▶ **WORK REQUIRED**
Which lines of the records below contain the string "arrow"? Report each of them.

▶ **SUPPLIED MATERIAL**
((
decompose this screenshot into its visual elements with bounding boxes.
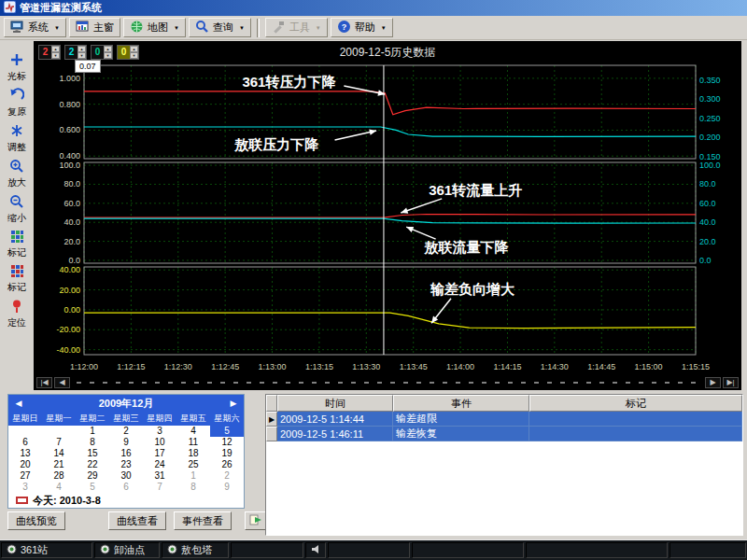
nav-first-button[interactable]: |◀: [36, 377, 52, 388]
x-tick-label: 1:14:15: [493, 362, 521, 371]
column-header-time[interactable]: 时间: [277, 395, 393, 412]
calendar-day[interactable]: 5: [210, 426, 244, 437]
curve-spinner-1[interactable]: 2▲▼: [64, 45, 87, 60]
dropdown-arrow-icon: ▼: [316, 25, 321, 31]
curve-spinner-0[interactable]: 2▲▼: [38, 45, 61, 60]
calendar-day[interactable]: 6: [109, 482, 143, 493]
calendar-day[interactable]: 6: [8, 437, 42, 448]
calendar-day[interactable]: 30: [109, 470, 143, 482]
annotation-label: 敖联流量下降: [423, 239, 509, 256]
calendar-day[interactable]: 21: [42, 459, 76, 470]
event-play-button[interactable]: [245, 511, 267, 530]
nav-last-button[interactable]: ▶|: [723, 377, 739, 388]
curve-view-button[interactable]: 曲线查看: [108, 511, 166, 530]
spinner-up-button[interactable]: ▲: [51, 46, 60, 52]
sidebar-item-zoom-out[interactable]: 缩小: [1, 194, 33, 225]
weekday-label: 星期日: [8, 413, 42, 425]
calendar-day[interactable]: 26: [210, 459, 244, 470]
calendar-prev-button[interactable]: ◀: [8, 399, 29, 408]
menu-main-window[interactable]: 主窗: [69, 18, 120, 37]
calendar-day[interactable]: 23: [109, 459, 143, 470]
calendar-day[interactable]: 11: [176, 437, 210, 448]
calendar-day[interactable]: 16: [109, 448, 143, 459]
calendar-day[interactable]: 14: [42, 448, 76, 459]
sidebar-item-locate[interactable]: 定位: [1, 299, 33, 329]
calendar-day[interactable]: 4: [42, 482, 76, 493]
curve-spinner-3[interactable]: 0▲▼: [117, 45, 139, 60]
calendar-day[interactable]: 1: [76, 426, 109, 437]
chart-area: 2▲▼2▲▼0▲▼0▲▼ 2009-12-5历史数据 1.0000.8000.6…: [34, 41, 741, 390]
spinner-up-button[interactable]: ▲: [78, 46, 86, 52]
calendar-day[interactable]: 29: [76, 470, 109, 482]
menu-query[interactable]: 查询▼: [189, 18, 251, 37]
nav-prev-button[interactable]: ◀: [54, 377, 70, 388]
sidebar-item-restore[interactable]: 复原: [1, 88, 33, 119]
spinner-up-button[interactable]: ▲: [130, 46, 138, 52]
calendar-day[interactable]: 1: [176, 470, 210, 482]
sidebar: 光标复原调整放大缩小标记标记定位: [0, 41, 34, 390]
dropdown-arrow-icon: ▼: [381, 25, 387, 31]
system-icon: [10, 20, 24, 35]
map-icon: [130, 20, 144, 35]
curve-preview-button[interactable]: 曲线预览: [7, 511, 65, 530]
calendar-day[interactable]: 19: [210, 448, 244, 459]
curve-spinner-2[interactable]: 0▲▼: [91, 45, 113, 60]
column-header-event[interactable]: 事件: [393, 395, 529, 412]
locate-icon: [9, 299, 24, 315]
sidebar-item-adjust[interactable]: 调整: [1, 123, 33, 154]
calendar-day[interactable]: 4: [176, 426, 210, 437]
calendar-day[interactable]: 15: [76, 448, 109, 459]
calendar-day[interactable]: 8: [76, 437, 109, 448]
sidebar-item-cursor[interactable]: 光标: [1, 52, 33, 83]
calendar-day[interactable]: 7: [143, 482, 176, 493]
event-row[interactable]: 2009-12-5 1:46:11输差恢复: [266, 427, 742, 441]
y-tick-label: 1.000: [59, 74, 80, 83]
sidebar-item-mark2[interactable]: 标记: [1, 264, 33, 294]
spinner-down-button[interactable]: ▼: [130, 52, 138, 59]
calendar-day[interactable]: 24: [143, 459, 176, 470]
calendar-day[interactable]: 22: [76, 459, 109, 470]
calendar-day[interactable]: 27: [8, 470, 42, 482]
titlebar: 管道泄漏监测系统: [0, 0, 747, 16]
menu-map[interactable]: 地图▼: [123, 18, 186, 37]
calendar-today[interactable]: 今天: 2010-3-8: [8, 493, 244, 508]
event-row[interactable]: ▶2009-12-5 1:14:44输差超限: [266, 412, 742, 427]
event-view-button[interactable]: 事件查看: [174, 511, 232, 530]
calendar-day[interactable]: 31: [143, 470, 176, 482]
spinner-up-button[interactable]: ▲: [104, 46, 112, 52]
calendar-day[interactable]: 3: [8, 482, 42, 493]
spinner-down-button[interactable]: ▼: [104, 52, 112, 59]
nav-track[interactable]: [77, 382, 698, 384]
calendar-next-button[interactable]: ▶: [223, 399, 244, 408]
event-time-cell: 2009-12-5 1:14:44: [277, 412, 393, 427]
calendar-day[interactable]: 3: [143, 426, 176, 437]
calendar-day[interactable]: 9: [109, 437, 143, 448]
calendar-day[interactable]: 7: [42, 437, 76, 448]
calendar-day[interactable]: 25: [176, 459, 210, 470]
calendar-day[interactable]: 2: [210, 470, 244, 482]
history-chart[interactable]: 1.0000.8000.6000.4000.3500.3000.2500.200…: [34, 63, 741, 375]
calendar-day[interactable]: 8: [176, 482, 210, 493]
calendar-day[interactable]: 17: [143, 448, 176, 459]
y-tick-label: 80.0: [63, 179, 80, 189]
nav-next-button[interactable]: ▶: [705, 377, 721, 388]
sidebar-item-mark[interactable]: 标记: [1, 230, 33, 259]
calendar-day[interactable]: 20: [8, 459, 42, 470]
calendar-day[interactable]: 18: [176, 448, 210, 459]
sidebar-item-zoom-in[interactable]: 放大: [1, 159, 33, 189]
calendar-day[interactable]: 9: [210, 482, 244, 493]
calendar-day[interactable]: 5: [76, 482, 109, 493]
menu-system[interactable]: 系统▼: [4, 18, 66, 37]
calendar-day[interactable]: 12: [210, 437, 244, 448]
menu-help[interactable]: ?帮助▼: [331, 18, 393, 37]
calendar-day[interactable]: 10: [143, 437, 176, 448]
zoom-out-icon: [9, 194, 24, 211]
y-tick-label: 100.0: [59, 161, 80, 170]
calendar-day[interactable]: 13: [8, 448, 42, 459]
calendar-day[interactable]: 28: [42, 470, 76, 482]
spinner-down-button[interactable]: ▼: [78, 52, 86, 59]
column-header-mark[interactable]: 标记: [529, 395, 742, 412]
calendar-day[interactable]: 2: [109, 426, 143, 437]
spinner-down-button[interactable]: ▼: [51, 52, 60, 59]
gutter-header[interactable]: [266, 395, 277, 412]
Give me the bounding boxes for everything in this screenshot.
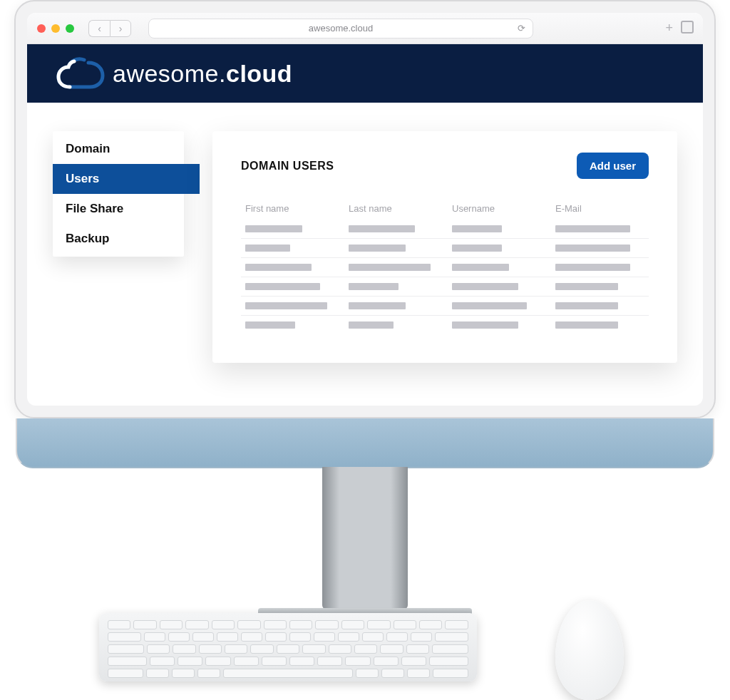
))
▶ **WRITTEN SOLUTION**
dropdown-arrow-icon: ▼: [316, 25, 321, 31]
dropdown-arrow-icon: ▼: [381, 25, 387, 31]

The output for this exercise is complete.